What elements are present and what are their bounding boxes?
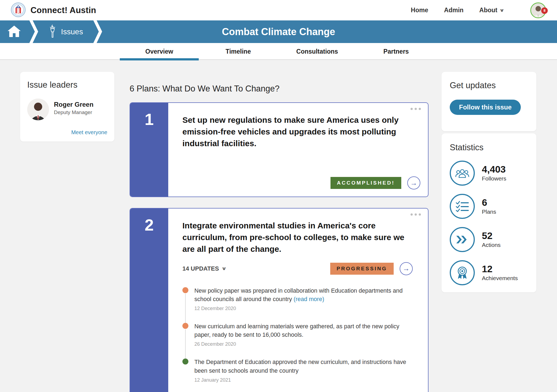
update-date: 12 January 2021: [194, 377, 413, 383]
leader-role: Deputy Manager: [54, 109, 93, 115]
updates-toggle[interactable]: 14 UPDATES ∨: [182, 265, 226, 272]
followers-icon: [450, 161, 475, 186]
home-icon: [7, 25, 21, 39]
arrow-right-icon: →: [410, 179, 417, 187]
stat-achievements-value: 12: [482, 264, 518, 274]
plan-2-text: Integrate environmental studies in Ameri…: [182, 220, 413, 255]
plan-2-number-strip: 2: [130, 209, 168, 392]
updates-list: New policy paper was prepared in collabo…: [182, 287, 413, 383]
plan-1-open-button[interactable]: →: [407, 176, 420, 189]
plan-2-options-menu-icon[interactable]: [411, 213, 421, 216]
update-item: The Department of Education approved the…: [182, 358, 413, 383]
stat-followers-value: 4,403: [482, 164, 506, 174]
plans-heading: 6 Plans: What Do We Want To Change?: [130, 84, 280, 94]
breadcrumb-home-button[interactable]: [0, 25, 28, 39]
plan-1-number-strip: 1: [130, 103, 168, 197]
top-nav: Home Admin About ∨ 8: [411, 2, 546, 18]
follow-issue-button[interactable]: Follow this issue: [450, 100, 521, 115]
issue-leaders-card: Issue leaders Roger Green Deputy Manager…: [20, 72, 114, 142]
notification-badge: 8: [541, 7, 548, 14]
plans-icon: [450, 194, 475, 219]
stat-plans-value: 6: [482, 198, 496, 208]
plan-1-text: Set up new regulations to make sure Amer…: [182, 114, 413, 149]
stat-achievements: 12 Achievements: [450, 260, 528, 285]
actions-icon: [450, 227, 475, 252]
torch-icon: [48, 24, 57, 40]
read-more-link[interactable]: (read more): [294, 296, 324, 302]
tab-overview[interactable]: Overview: [120, 43, 199, 60]
tab-timeline[interactable]: Timeline: [199, 43, 278, 60]
get-updates-card: Get updates Follow this issue: [442, 72, 536, 131]
plan-card-1: 1 Set up new regulations to make sure Am…: [130, 102, 429, 197]
statistics-card: Statistics 4,403 Followers: [442, 133, 536, 292]
stat-actions-label: Actions: [482, 242, 501, 248]
issue-leaders-title: Issue leaders: [27, 80, 107, 90]
statistics-title: Statistics: [450, 143, 528, 152]
stat-plans: 6 Plans: [450, 194, 528, 219]
plan-card-2: 2 Integrate environmental studies in Ame…: [130, 208, 429, 392]
brand-name: Connect! Austin: [30, 5, 96, 15]
get-updates-title: Get updates: [450, 81, 528, 90]
stat-followers-label: Followers: [482, 175, 506, 182]
plan-2-status-badge: PROGRESSING: [330, 263, 394, 275]
stat-actions: 52 Actions: [450, 227, 528, 252]
active-tab-underline: [120, 58, 199, 60]
plan-2-open-button[interactable]: →: [400, 262, 413, 275]
chevron-down-icon: ∨: [221, 266, 227, 271]
update-status-dot: [182, 323, 188, 329]
plan-1-options-menu-icon[interactable]: [411, 108, 421, 110]
plan-1-number: 1: [145, 110, 154, 197]
tab-consultations[interactable]: Consultations: [278, 43, 357, 60]
leader-name: Roger Green: [54, 101, 93, 108]
brand-home-link[interactable]: Connect! Austin: [11, 2, 96, 18]
breadcrumb-issues-label: Issues: [61, 27, 83, 36]
breadcrumb: Issues Combat Climate Change: [0, 20, 557, 43]
arrow-right-icon: →: [403, 264, 410, 273]
stat-actions-value: 52: [482, 231, 501, 241]
tabs-bar: Overview Timeline Consultations Partners: [0, 43, 557, 60]
plan-1-status-badge: ACCOMPLISHED!: [330, 177, 401, 189]
timeline-connector: [185, 294, 186, 323]
chevron-down-icon: ∨: [499, 8, 504, 13]
update-date: 26 December 2020: [194, 341, 413, 347]
breadcrumb-separator-icon: [28, 20, 39, 43]
nav-about[interactable]: About ∨: [479, 7, 504, 14]
nav-admin[interactable]: Admin: [444, 7, 464, 14]
user-avatar[interactable]: 8: [530, 2, 546, 18]
update-item: New policy paper was prepared in collabo…: [182, 287, 413, 311]
meet-everyone-link[interactable]: Meet everyone: [71, 129, 107, 136]
stat-plans-label: Plans: [482, 209, 496, 215]
achievements-icon: [450, 260, 475, 285]
breadcrumb-issues-link[interactable]: Issues: [39, 24, 92, 40]
update-item: New curriculum and learning materials we…: [182, 322, 413, 347]
top-header: Connect! Austin Home Admin About ∨ 8: [0, 0, 557, 20]
tab-partners[interactable]: Partners: [357, 43, 436, 60]
nav-home[interactable]: Home: [411, 7, 428, 14]
plan-2-number: 2: [145, 216, 154, 392]
stat-followers: 4,403 Followers: [450, 161, 528, 186]
city-seal-logo-icon: [11, 2, 26, 18]
stat-achievements-label: Achievements: [482, 275, 518, 281]
timeline-connector: [185, 329, 186, 359]
leader-row[interactable]: Roger Green Deputy Manager: [27, 99, 107, 120]
update-date: 12 December 2020: [194, 306, 413, 311]
update-status-dot: [182, 287, 188, 293]
update-status-dot: [182, 359, 188, 365]
leader-avatar: [27, 99, 49, 120]
breadcrumb-separator-icon: [92, 20, 103, 43]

> **Assigned task**
Find and copy each line above holding "Manager".

> **Task response**
leader-role: Deputy Manager: [54, 109, 93, 115]
issue-leaders-card: Issue leaders Roger Green Deputy Manager…: [20, 72, 114, 142]
leader-row[interactable]: Roger Green Deputy Manager: [27, 99, 107, 120]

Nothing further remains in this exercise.